Few of the twenty-eight men with whom Field sat on the bench perceived the whole truth in precisely the way he did. But every Justice shared at least some of his premises, and most were willing to articulate one or more of his pet doctrinal formulations in an opinion for the Court. With each new handhold Field secured, however, his colleagues found it increasingly difficult to resist the entire array of rules he had proposed at the outset. The analogies linking each component of his system to the others were very compelling. As late as 1890, Field remained confident that the whole truth, as he understood it, would eventually be embraced by the Court. "[A]ny grave departure from the purposes of the Constitution … will not fit harmoniously with other rulings," he explained at the Centennial Celebration of the Organization of the Federal Judiciary. "[I]t will collide with them, and thus compel explanations and qualifications until the error is eliminated.… [T]ruth alone is immortal, and in the end will assert its rightful supremacy."

The system of rules Field proposed for integrating the Fourteenth Amendment into the existing corpus of constitutional law was breathtaking in scope. It also had a deceptively simple and, in its day, alluring structure. First, he called for a clear and immutable boundary between the public and private spheres in order to forestall legislation that emptied one pocket only to fill another. Here the operable phrase in the amendment was not due process so much as "take property." Beginning in the Slaughterhouse Cases, Field claimed that some businesses were purely private while others were public in "use." Firms that necessarily "held franchises of a public character appertaining to government," such as those that exercised the eminent domain power or occupied the public rivers or public streets, were public in "use." Consequently government might confer monopoly privileges on such firms, subsidize their operations with tax funds, and regulate their rates of charge. But manufacturers, food processors, warehouse operators, and other businesses that did not need to exercise public franchises were purely private. Those businesses had to be open to all entrants as a matter of common right and their operations could be subject neither to price regulations nor to public subsidy. In the granger cases (1877) Field added one corollary to this scheme.
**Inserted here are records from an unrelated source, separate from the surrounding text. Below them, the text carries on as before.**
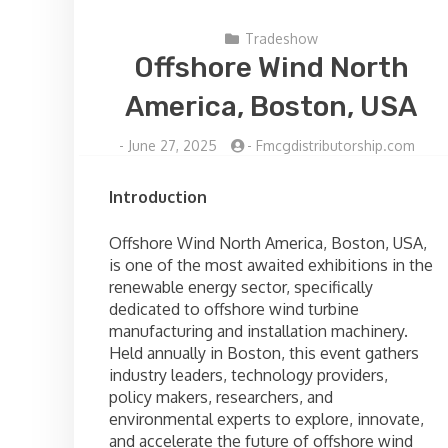
Tradeshow
Offshore Wind North
America, Boston, USA
-
June 27, 2025
-
Fmcgdistributorship.com
Introduction
Offshore Wind North America, Boston, USA,
is one of the most awaited exhibitions in the
renewable energy sector, specifically
dedicated to offshore wind turbine
manufacturing and installation machinery.
Held annually in Boston, this event gathers
industry leaders, technology providers,
policy makers, researchers, and
environmental experts to explore, innovate,
and accelerate the future of offshore wind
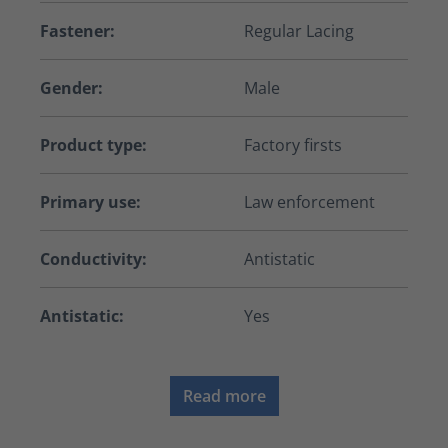
Fastener:
Regular Lacing
Gender:
Male
Product type:
Factory firsts
Primary use:
Law enforcement
Conductivity:
Antistatic
Antistatic:
Yes
Read more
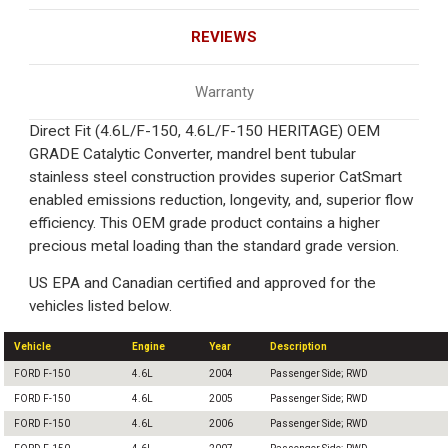
REVIEWS
Warranty
Direct Fit (4.6L/F-150, 4.6L/F-150 HERITAGE) OEM
GRADE Catalytic Converter, mandrel bent tubular
stainless steel construction provides superior CatSmart
enabled emissions reduction, longevity, and, superior flow
efficiency. This OEM grade product contains a higher
precious metal loading than the standard grade version.
US EPA and Canadian certified and approved for the
vehicles listed below.
Vehicle
Engine
Year
Description
FORD F-150
4.6L
2004
Passenger Side; RWD
FORD F-150
4.6L
2005
Passenger Side; RWD
FORD F-150
4.6L
2006
Passenger Side; RWD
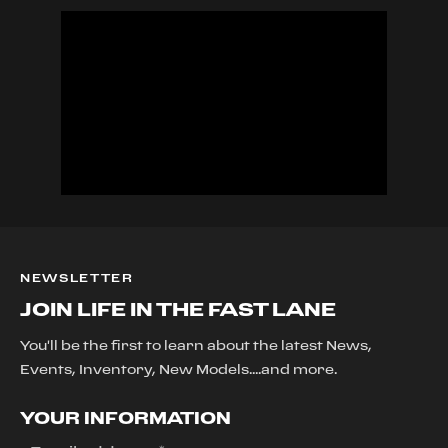
NEWSLETTER
JOIN LIFE IN THE FAST LANE
You'll be the first to learn about the latest News,
Events, Inventory, New Models....and more.
YOUR INFORMATION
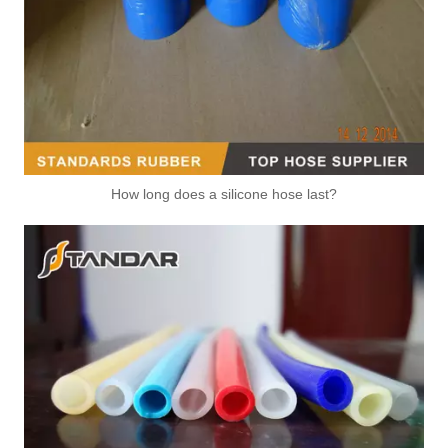
How long does a silicone hose last?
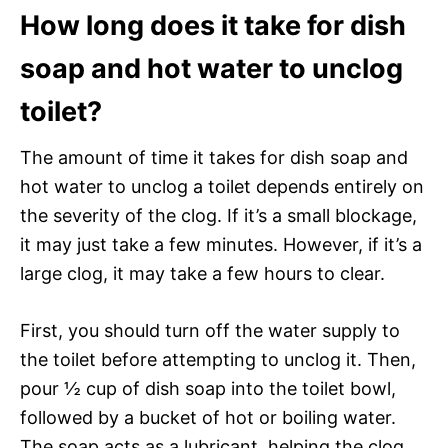
How long does it take for dish
soap and hot water to unclog
toilet?
The amount of time it takes for dish soap and
hot water to unclog a toilet depends entirely on
the severity of the clog. If it’s a small blockage,
it may just take a few minutes. However, if it’s a
large clog, it may take a few hours to clear.
First, you should turn off the water supply to
the toilet before attempting to unclog it. Then,
pour ½ cup of dish soap into the toilet bowl,
followed by a bucket of hot or boiling water.
The soap acts as a lubricant, helping the clog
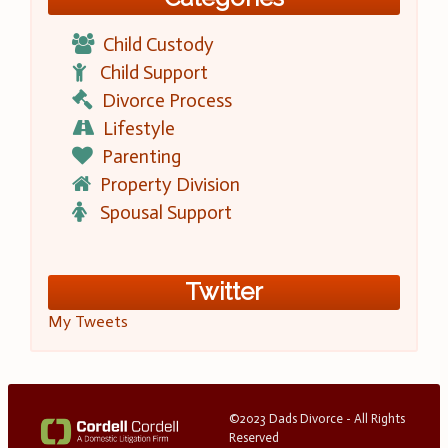
Child Custody
Child Support
Divorce Process
Lifestyle
Parenting
Property Division
Spousal Support
Twitter
My Tweets
©2023 Dads Divorce - All Rights
Reserved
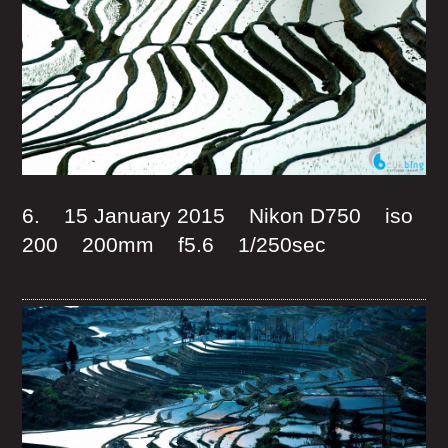
6. 15 January 2015 Nikon D750 iso
200 200mm f5.6 1/250sec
When government regulated the rates of firms public in "use," he asserted, the prices fixed must be subject to judicial review in order to ensure that service to the public was not "required without reward, or upon conditions amounting to the taking of property for public use without compensation." The Court's duty, he said, was "to draw the line between regulation and confiscation."

Field repeatedly claimed that judicial application of these doctrines required no great departure in constitutional interpretation. All the Court had to do was constitutionalize under the Fourteenth Amendment and apply in a systematic fashion the principles of "general constitutional law" articulated by samuel f. miller in Pumpelly v. Green Bay Co. (1872) and loan association v. topeka (1874). There the Court proscribed exercises of the eminent domain and tax powers that amounted to "robbery," in the one case by designating irreparable injury to property as a taking and in the other by barring public spending "for purposes of private interest instead of public use." When the Court refused to apply the same principles to the police power under the Fourteenth Amendment in the Granger Cases, Field dissented. "Of what avail is the constitutional provision that no State shall deprive any person of property except by due process of law, " he asked, "if the State can, by fixing the compensation which he may receive for its use, take from him all that is valuable in the property?" Beginning in stone v. farmer ' sloanand trust co. (1886), however, the majority made one concession after another to Field's position. By 1898 only the doctrine of business affected with a public interest, which Field considered dangerously protean, remained to be pulled down before "the truth … asserted its rightful supremacy."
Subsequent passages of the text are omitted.